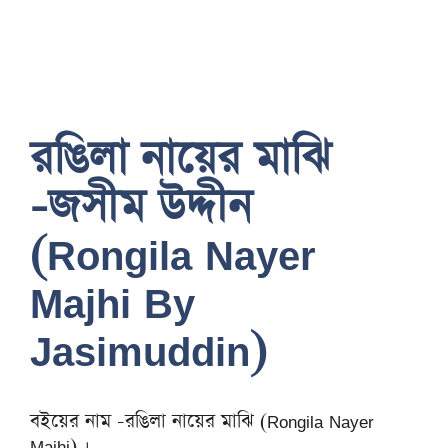
রঙিলা নায়ের মাঝি
-জসীম উদ্দীন
(Rongila Nayer
Majhi By
Jasimuddin)
বইয়ের নাম -রঙিলা নায়ের মাঝি (Rongila Nayer
Majhi) ।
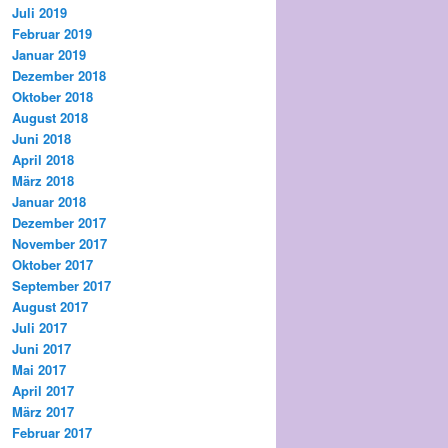
Juli 2019
Februar 2019
Januar 2019
Dezember 2018
Oktober 2018
August 2018
Juni 2018
April 2018
März 2018
Januar 2018
Dezember 2017
November 2017
Oktober 2017
September 2017
August 2017
Juli 2017
Juni 2017
Mai 2017
April 2017
März 2017
Februar 2017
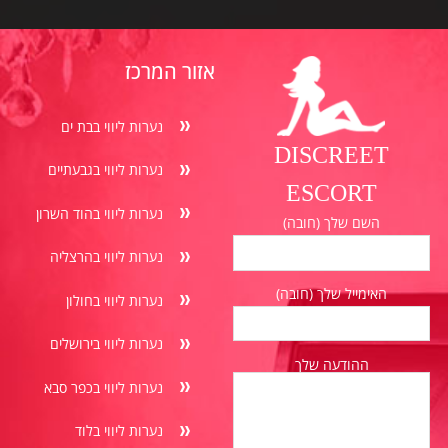
אזור המרכז
נערות ליווי בבת ים
DISCREET
נערות ליווי בגבעתיים
ESCORT
נערות ליווי בהוד השרון
השם שלך (חובה)
נערות ליווי בהרצליה
האימייל שלך (חובה)
נערות ליווי בחולון
נערות ליווי בירושלים
ההודעה שלך
נערות ליווי בכפר סבא
נערות ליווי בלוד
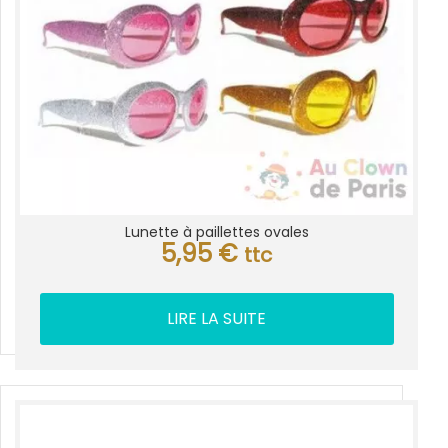
Lunette à paillettes ovales
5,95
€
ttc
LIRE LA SUITE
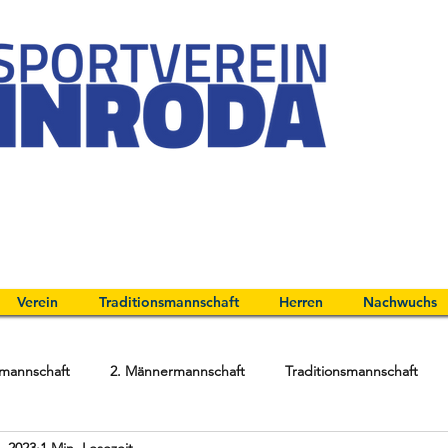
Verein
Traditionsmannschaft
Herren
Nachwuchs
mannschaft
2. Männermannschaft
Traditionsmannschaft
. 2023
1 Min. Lesezeit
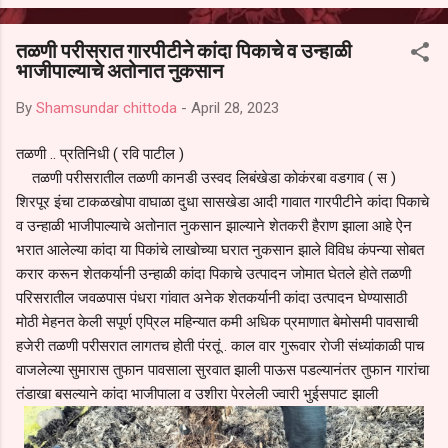
आल्याचा आरोपही करण्यात आला आहे. यामुळे संबंधित निवड अमान्य करून ती रद्द
करण्यात यावी आणि सर्व पालकांच्या उपस्थितीत मतदान पद्धतीने शालेय समितीची
तळणी परीसरात गारपीटीने कांदा पिकाचे व उन्हाळी
फेरनिवडणूक घेण्यात यावी, अशी मागणी पालकांनी केली आहे. या निवेदनाच्या प्रती
भाजीपाल्याचे अतोनात नुकसान
जिल्हा शिक्षण अधिकारी (प्राथमिक), जालना तसेच तालुका शिक्षण अधिकारी,
परतूर यांनाही पाठविण्यात आल्या असून प्रशासन याबाबत काय निर्णय घेते, याकडे
By
Shamsundar chittoda
-
April 28, 2023
पालकांचे लक्ष लागले आहे. या न...
तळणी .. प्रतिनिधी ( रवि पाटील )
तळणी परीसरातील तळणी कानडी उस्वद लिबंखेडा कोकंरबा वडगाव ( स )
शिरपूर इंचा टाकळखोपा वाघाळा दुधा सासखेडा आदी गावात गारपीटीने कांदा पिकाचे
व उन्हाळी भाजीपाल्याचे अतोनात नुकसान झाल्याने शेतकरी हैराण झाला आहे ऐन
भरात आलेल्या कांदा या पिकांचे लाखोच्या घरात नुकसान झाले विविध कंपन्या सोबत
करार करून शेतकर्यानी उन्हाळी कांदा पिकाचे उत्पादन जोमात घेतले होते तळणी
परिसरातील जवळपास पंधरा गांवात अनेक शेतकर्यानी कांदा उत्पादन घेण्यासाठी
मोठी मेहनत केली सपूर्ण एप्रिल महिन्यात कमी अधिक प्रमाणात बेमोसमी पावसाची
हजेरी तळणी परीसरात लागतच होती पंरतूं . काल वार गुरूवार रोजी संध्यांकाळी पाच
वाजलेल्या सुमारास तुफान पावसाला सुरवात झाली पाऊस पडल्यानंतर तुफान गारांचा
तंडाखा बसल्याने कांदा भाजीपाला व उशीरा पेरलेली ज्वारी भुईसपाट झाली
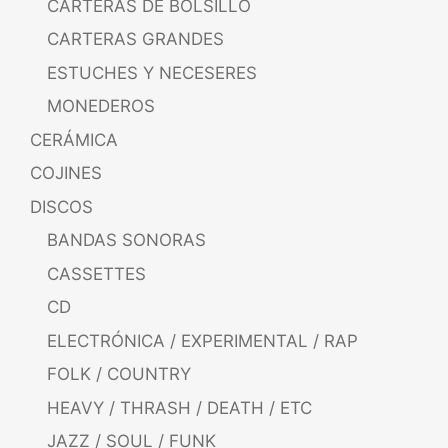
CARTERAS DE BOLSILLO
CARTERAS GRANDES
ESTUCHES Y NECESERES
MONEDEROS
CERÁMICA
COJINES
DISCOS
BANDAS SONORAS
CASSETTES
CD
ELECTRÓNICA / EXPERIMENTAL / RAP
FOLK / COUNTRY
HEAVY / THRASH / DEATH / ETC
JAZZ / SOUL / FUNK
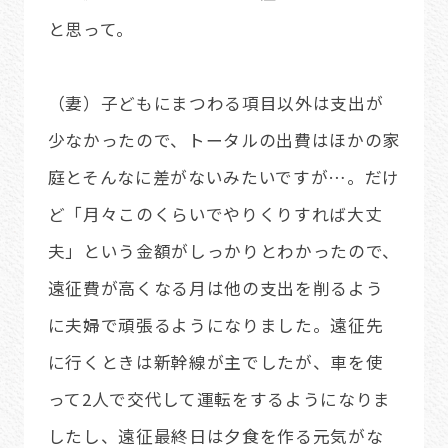
と思って。
（妻）子どもにまつわる項目以外は支出が
少なかったので、トータルの出費はほかの家
庭とそんなに差がないみたいですが…。だけ
ど「月々このくらいでやりくりすれば大丈
夫」という金額がしっかりとわかったので、
遠征費が高くなる月は他の支出を削るよう
に夫婦で頑張るようになりました。遠征先
に行くときは新幹線が主でしたが、車を使
って2人で交代して運転をするようになりま
したし、遠征最終日は夕食を作る元気がな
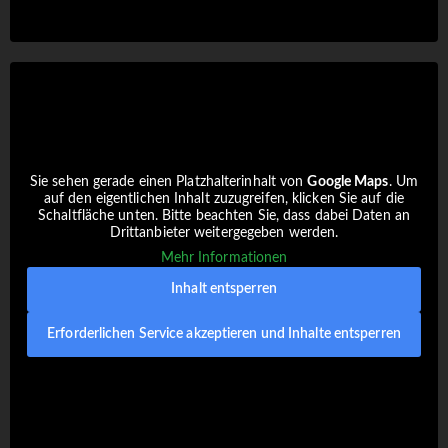
Sie sehen gerade einen Platzhalterinhalt von
Google Maps
. Um
auf den eigentlichen Inhalt zuzugreifen, klicken Sie auf die
Schaltfläche unten. Bitte beachten Sie, dass dabei Daten an
Drittanbieter weitergegeben werden.
Mehr Informationen
Inhalt entsperren
Erforderlichen Service akzeptieren und Inhalte entsperren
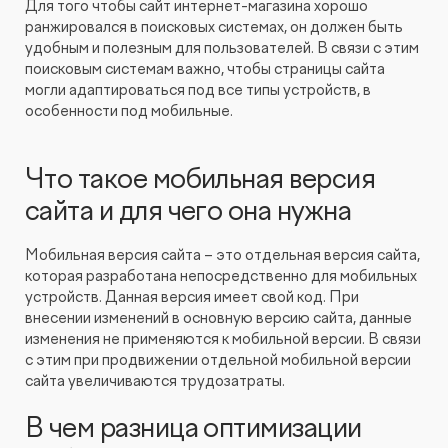
Для того чтобы сайт интернет-магазина хорошо
Видеопродакшн
ранжировался в поисковых системах, он должен быть
удобным и полезным для пользователей. В связи с этим
поисковым системам важно, чтобы страницы сайта
могли адаптироваться под все типы устройств, в
особенности под мобильные.
Что такое мобильная версия
сайта и для чего она нужна
Мобильная версия сайта – это отдельная версия сайта,
которая разработана непосредственно для мобильных
устройств. Данная версия имеет свой код. При
внесении изменений в основную версию сайта, данные
изменения не применяются к мобильной версии. В связи
с этим при продвижении отдельной мобильной версии
сайта увеличиваются трудозатраты.
В чем разница оптимизации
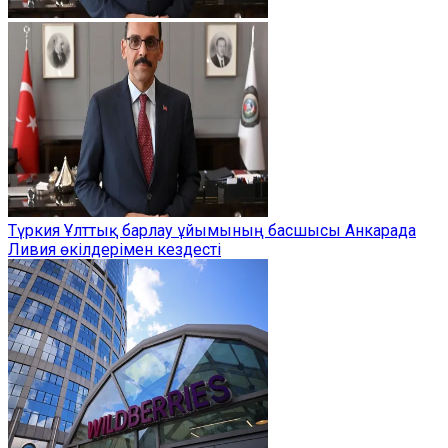
Түркия Ұлттық барлау ұйымының басшысы Анкарада
Ливия өкілдерімен кездесті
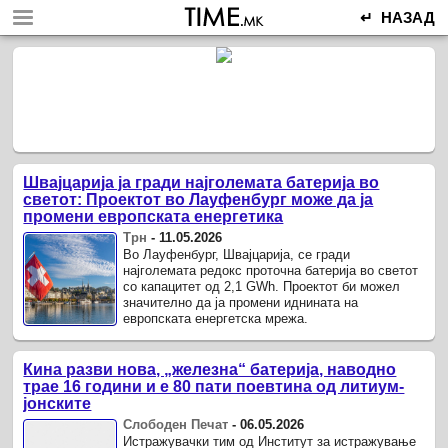
↵ НАЗАД
Швајцарија ја гради најголемата батерија во
светот: Проектот во Лауфенбург може да ја
промени европската енергетика
Трн
-
11.05.2026
Во Лауфенбург, Швајцарија, се гради
најголемата редокс проточна батерија во светот
со капацитет од 2,1 GWh. Проектот би можел
значително да ја промени иднината на
европската енергетска мрежа.
Кина разви нова, „железна“ батерија, наводно
трае 16 години и е 80 пати поевтина од литиум-
јонските
Слободен Печат
-
06.05.2026
Истражувачки тим од Институт за истражување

+++

→ **Task**: Where does the word "најголемата" occur in the data? Copy every line that has it.

→ **Answer space**:
Швајцарија ја гради најголемата батерија во
најголемата редокс проточна батерија во светот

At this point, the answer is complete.